Use case 8 — query-time meta filtering
В BI tools — фильтровать exposures по meta:
# Atlan integration
exposures_high_priority = [
exp for uid, exp in manifest['exposures'].items()
if exp['meta'].get('priority') == 'P0'
]
for exp in exposures_high_priority:
notify_oncall_team(exp)
Or в Slack bot:
# /dbt-impact command
def impact_of_model(uid, manifest):
downstream = walk_downstream(uid, manifest['child_map'])
impacted_exposures = [
manifest['exposures'][d]
for d in downstream
if d.startswith('exposure.')
]
return {
'model': uid,
'downstream_models': len([d for d in downstream if d.startswith('model.')]),
'exposures': [
{'name': e['name'], 'url': e.get('url'), 'owner': e['owner']['email']}
for e in impacted_exposures
]
}
User asks /dbt-impact fct_orders:
fct_orders impacts:
- 12 downstream models
- 3 exposures:
* Executive Dashboard ([email protected]) -> looker.com/dashboards/42
* Sales KPIs ([email protected]) -> tableau.com/views/sales
* Finance Forecast ([email protected]) -> notebook
Ключевые выводы
- docs site — manifest + catalog рендерятся React SPA. dbt-osmosis enriches column docs.

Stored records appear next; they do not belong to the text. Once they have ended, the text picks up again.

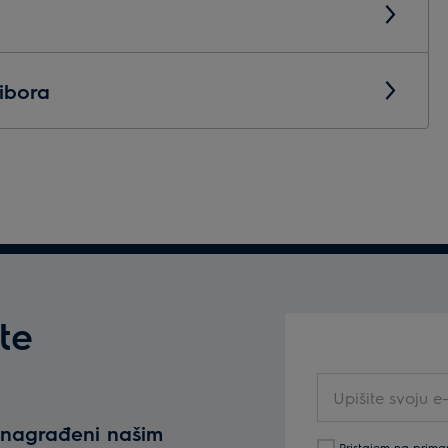
ibora
te
Upišite
svoju
e nagrađeni našim
e-
Pristajem na prima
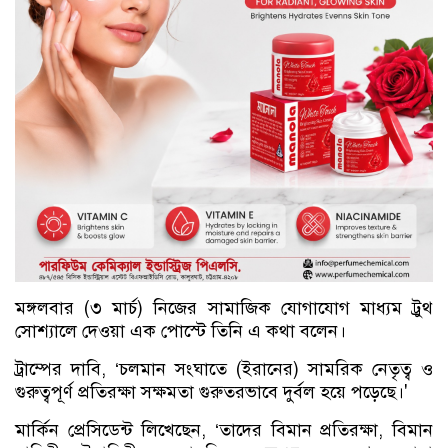
মঙ্গলবার (৩ মার্চ) নিজের সামাজিক যোগাযোগ মাধ্যম ট্রুথ
সোশ্যালে দেওয়া এক পোস্টে তিনি এ কথা বলেন।
ট্রাম্পের দাবি, ‘চলমান সংঘাতে (ইরানের) সামরিক নেতৃত্ব ও
গুরুত্বপূর্ণ প্রতিরক্ষা সক্ষমতা গুরুতরভাবে দুর্বল হয়ে পড়েছে।'
মার্কিন প্রেসিডেন্ট লিখেছেন, ‘তাদের বিমান প্রতিরক্ষা, বিমান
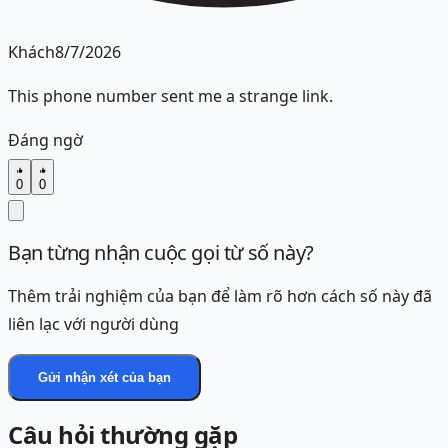
Khách
8/7/2026
This phone number sent me a strange link.
Đáng ngờ
0
0
Bạn từng nhận cuộc gọi từ số này?
Thêm trải nghiệm của bạn để làm rõ hơn cách số này đã
liên lạc với người dùng
Gửi nhận xét của bạn
Câu hỏi thường gặp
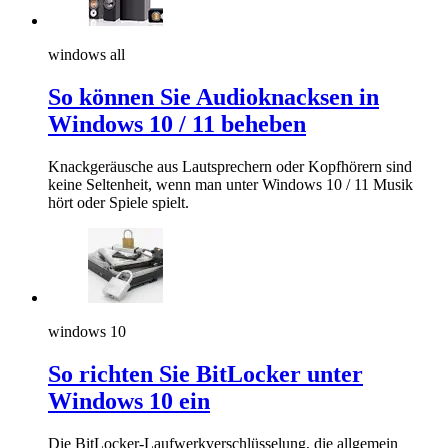
windows all
So können Sie Audioknacksen in
Windows 10 / 11 beheben
Knackgeräusche aus Lautsprechern oder Kopfhörern sind
keine Seltenheit, wenn man unter Windows 10 / 11 Musik
hört oder Spiele spielt.
windows 10
So richten Sie BitLocker unter
Windows 10 ein
Die BitLocker-Laufwerkverschlüsselung, die allgemein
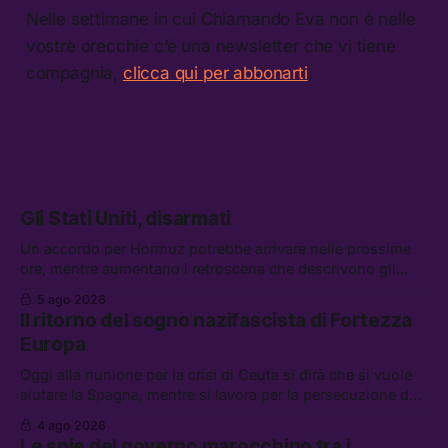
Nelle settimane in cui Chiamando Eva non è nelle
vostre orecchie c’è una newsletter che vi tiene
compagnia,
clicca qui per abbonarti
.
Gli Stati Uniti, disarmati
Un accordo per Hormuz potrebbe arrivare nelle prossime
ore, mentre aumentano i retroscena che descrivono gli
Stati Uniti come disarmati. Tra le altre notizie: le storie di
5 ago 2026
chi aspetta i dispersi di Ceuta, il boom dei carburanti
Il ritorno del sogno nazifascista di Fortezza
diluiti, e quanti attivisti anti data center sono stati arrestati
Europa
Oggi alla riunione per la crisi di Ceuta si dirà che si vuole
aiutare la Spagna, mentre si lavora per la persecuzione dei
migranti. Tra le altre notizie: l’esplosione di aborti
4 ago 2026
spontanei a Gaza, un giovane di 19 anni è morto sotto il
Le spie del governo marocchino tra i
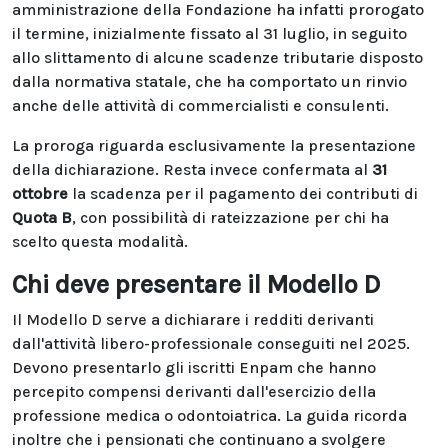
amministrazione della Fondazione ha infatti prorogato
il termine, inizialmente fissato al 31 luglio, in seguito
allo slittamento di alcune scadenze tributarie disposto
dalla normativa statale, che ha comportato un rinvio
anche delle attività di commercialisti e consulenti.
La proroga riguarda esclusivamente la presentazione
della dichiarazione. Resta invece confermata al
31
ottobre
la scadenza per il pagamento dei contributi di
Quota B
, con possibilità di rateizzazione per chi ha
scelto questa modalità.
Chi deve presentare il Modello D
Il Modello D serve a dichiarare i redditi derivanti
dall'attività libero-professionale conseguiti nel 2025.
Devono presentarlo gli iscritti Enpam che hanno
percepito compensi derivanti dall'esercizio della
professione medica o odontoiatrica. La guida ricorda
inoltre che i pensionati che continuano a svolgere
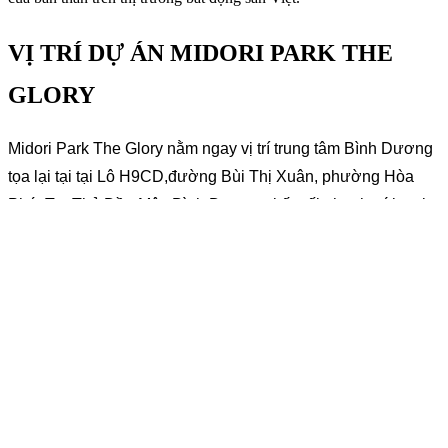
VỊ TRÍ DỰ ÁN MIDORI PARK THE
GLORY
Midori Park The Glory nằm ngay vị trí trung tâm Bình Dương
tọa lại tại tại Lô H9CD,đường Bùi Thị Xuân, phường Hòa
Phú, Tp. Thủ Dầu Một, Bình Dương, kết nối nhanh với mọi
tiện ích ngoại khu nhanh chóng. Từ dự án cư dân có thể kết
nối nhanh với các tuyến đường trọng điểm như: Quốc lộ 13,
Mỹ Phước – Tân Vạn, sân bay quốc tế Tân Sơn Nhất, Metro
số 1,… Nhờ đó, cư dân có thể di chuyển nhanh vào thành
phố, các khu vực vệ tinh nhanh chóng.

- Slim CI через state:modified — 10-50x speedup. Baseline manifest critical, defer для cost saving.
- Elementary observability — manifest для metadata, run_results для status, catalog для columns. Anomaly detection через warehouse history.
- Lineage extraction: OpenLineage events, Atlan/DataHub ingestion. depends_on + columns + exposures формируют full lineage.
- Cost attribution через meta.team + Snowflake QUERY_HISTORY join. QUERY_TAG автоматически set через dbt-core.
- Project health checks: untested coverage, undocumented public models, deprecated overdue, stale, governance violations. Каждый — CI gate.
- dbt Mesh governance — cross-project ref validation, contract change detection.
- Query-time use cases: Slack bots для impact, BI catalogs для filtering, on-call notifications.
- manifest — API контракт между dbt и всей экосистемой tools.
- Production-grade integration: schema version validation, defensive parsing, caching, telemetry о supported versions.